INSTRUCTIONS TO FOLLOW:
Every line in the records below with the string "section" needs to be copied out.

(DATA RECORDS begins)

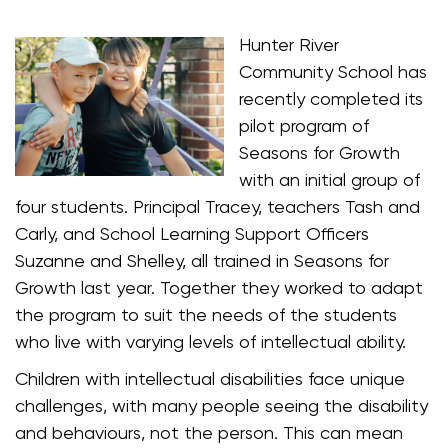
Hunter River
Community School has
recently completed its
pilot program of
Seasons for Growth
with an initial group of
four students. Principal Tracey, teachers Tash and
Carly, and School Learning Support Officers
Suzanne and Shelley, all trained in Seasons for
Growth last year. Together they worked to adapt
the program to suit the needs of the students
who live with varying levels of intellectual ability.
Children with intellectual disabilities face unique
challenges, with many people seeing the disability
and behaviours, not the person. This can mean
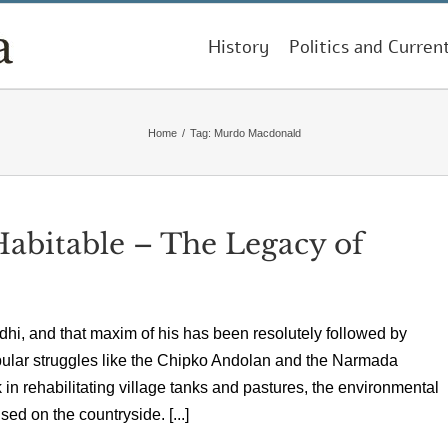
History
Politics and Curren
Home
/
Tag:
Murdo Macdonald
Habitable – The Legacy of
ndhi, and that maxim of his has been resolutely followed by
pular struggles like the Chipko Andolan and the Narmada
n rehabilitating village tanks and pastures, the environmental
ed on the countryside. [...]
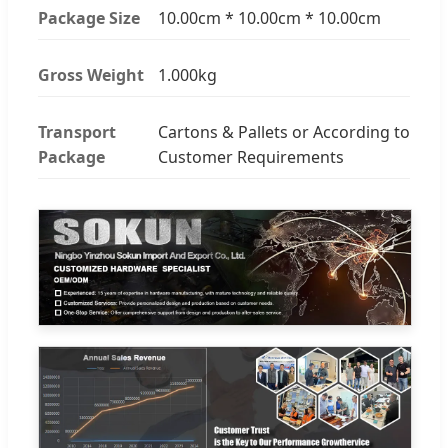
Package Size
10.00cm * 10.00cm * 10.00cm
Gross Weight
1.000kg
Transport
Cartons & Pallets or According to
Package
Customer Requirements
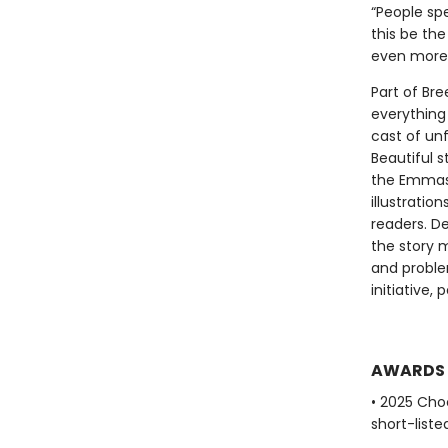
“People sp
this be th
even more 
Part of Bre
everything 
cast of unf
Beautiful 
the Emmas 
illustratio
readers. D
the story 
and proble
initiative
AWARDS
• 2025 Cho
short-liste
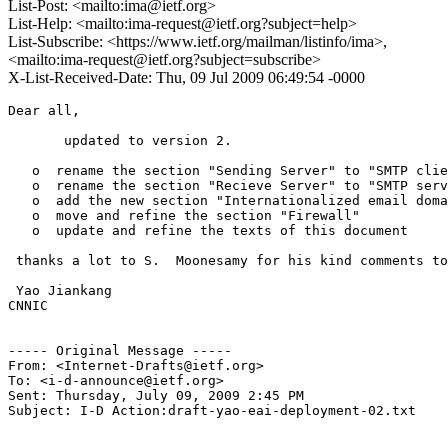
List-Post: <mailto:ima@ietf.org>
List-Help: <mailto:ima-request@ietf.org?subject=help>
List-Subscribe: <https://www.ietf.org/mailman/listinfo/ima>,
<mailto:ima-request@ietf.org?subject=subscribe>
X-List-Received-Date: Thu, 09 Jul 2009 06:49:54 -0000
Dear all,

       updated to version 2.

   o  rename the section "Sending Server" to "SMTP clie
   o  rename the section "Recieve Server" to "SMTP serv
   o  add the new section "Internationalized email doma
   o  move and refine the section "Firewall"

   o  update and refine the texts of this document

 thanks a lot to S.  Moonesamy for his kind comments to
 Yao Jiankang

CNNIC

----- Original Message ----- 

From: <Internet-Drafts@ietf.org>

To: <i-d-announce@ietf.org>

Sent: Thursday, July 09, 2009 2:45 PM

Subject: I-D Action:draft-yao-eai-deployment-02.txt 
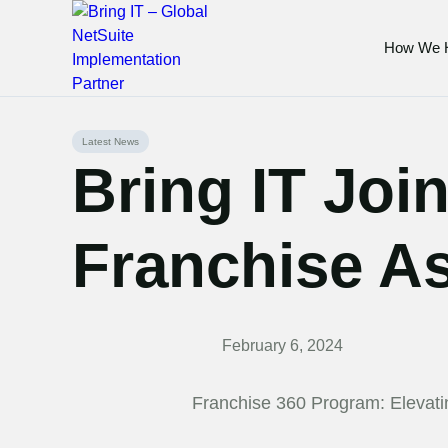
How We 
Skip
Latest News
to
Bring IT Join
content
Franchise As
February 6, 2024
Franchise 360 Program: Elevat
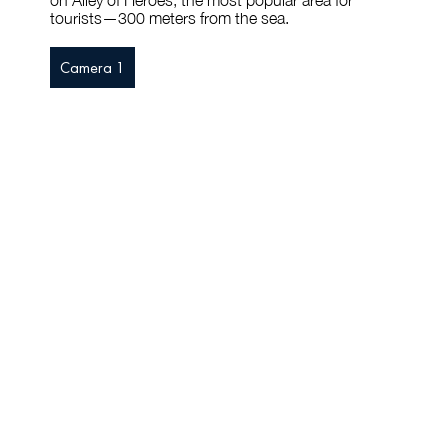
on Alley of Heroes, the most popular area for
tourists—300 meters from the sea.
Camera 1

(DATA RECORDS ends)
(DATA RECORDS begins)

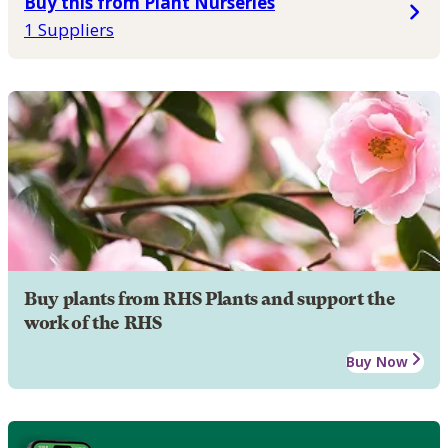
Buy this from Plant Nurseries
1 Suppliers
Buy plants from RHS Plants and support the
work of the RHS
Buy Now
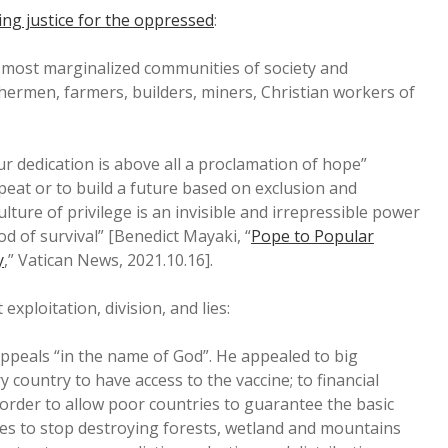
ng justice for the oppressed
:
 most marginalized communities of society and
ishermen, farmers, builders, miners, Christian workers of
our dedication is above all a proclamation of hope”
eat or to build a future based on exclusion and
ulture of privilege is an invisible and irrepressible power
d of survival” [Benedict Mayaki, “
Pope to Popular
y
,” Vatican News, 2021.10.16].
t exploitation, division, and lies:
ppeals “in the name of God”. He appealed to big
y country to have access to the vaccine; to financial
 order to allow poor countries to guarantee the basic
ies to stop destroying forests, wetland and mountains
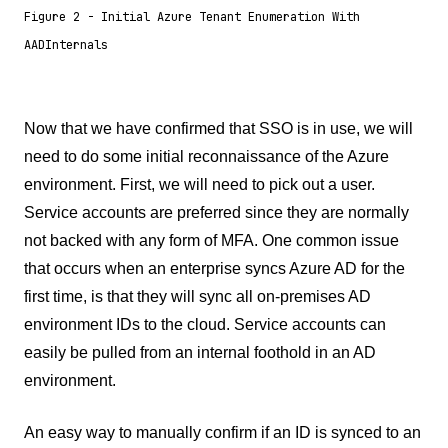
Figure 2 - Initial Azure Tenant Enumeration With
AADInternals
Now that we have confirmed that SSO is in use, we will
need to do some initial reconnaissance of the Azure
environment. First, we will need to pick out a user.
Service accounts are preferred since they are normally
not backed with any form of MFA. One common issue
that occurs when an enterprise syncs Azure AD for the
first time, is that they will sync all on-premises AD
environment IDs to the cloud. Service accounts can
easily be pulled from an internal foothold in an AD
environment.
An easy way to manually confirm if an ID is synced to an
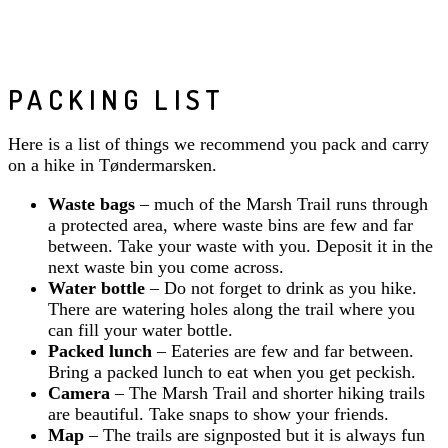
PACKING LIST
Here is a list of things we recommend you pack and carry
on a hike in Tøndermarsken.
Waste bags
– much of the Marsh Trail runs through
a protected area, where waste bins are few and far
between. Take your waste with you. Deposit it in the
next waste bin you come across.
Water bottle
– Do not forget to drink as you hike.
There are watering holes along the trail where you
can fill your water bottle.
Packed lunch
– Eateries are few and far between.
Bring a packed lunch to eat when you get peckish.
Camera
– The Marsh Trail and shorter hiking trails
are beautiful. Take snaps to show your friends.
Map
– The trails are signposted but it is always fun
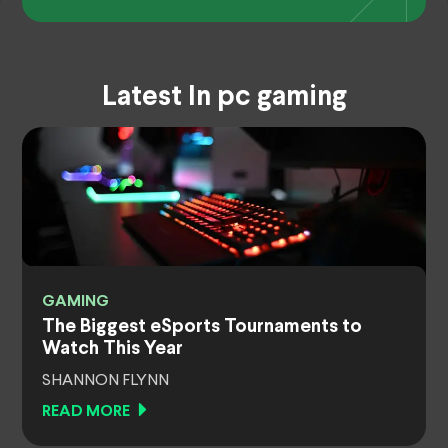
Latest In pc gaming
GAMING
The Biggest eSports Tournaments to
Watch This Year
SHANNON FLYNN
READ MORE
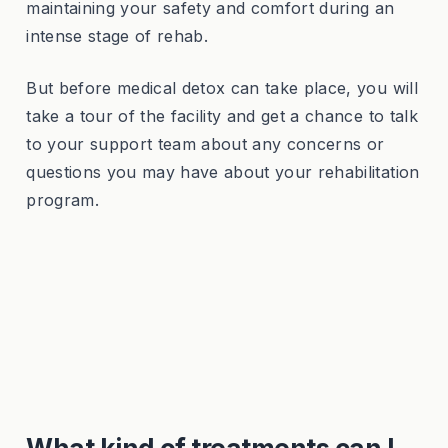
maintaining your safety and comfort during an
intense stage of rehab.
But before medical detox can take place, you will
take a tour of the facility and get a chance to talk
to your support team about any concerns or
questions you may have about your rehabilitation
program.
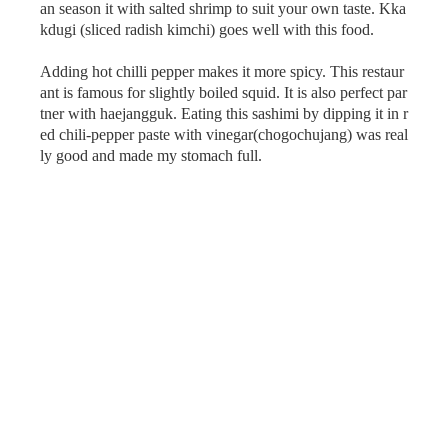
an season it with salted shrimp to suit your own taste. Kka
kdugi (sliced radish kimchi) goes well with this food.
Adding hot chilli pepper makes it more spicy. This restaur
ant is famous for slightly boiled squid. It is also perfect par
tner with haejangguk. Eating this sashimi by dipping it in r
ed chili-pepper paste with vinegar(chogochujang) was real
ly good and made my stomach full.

(DATA RECORDS ends)

YOUR SOLUTION:
   o  rename the section "Sending Server" to "SMTP clie
   o  rename the section "Recieve Server" to "SMTP serv
   o  add the new section "Internationalized email doma
   o  move and refine the section "Firewall"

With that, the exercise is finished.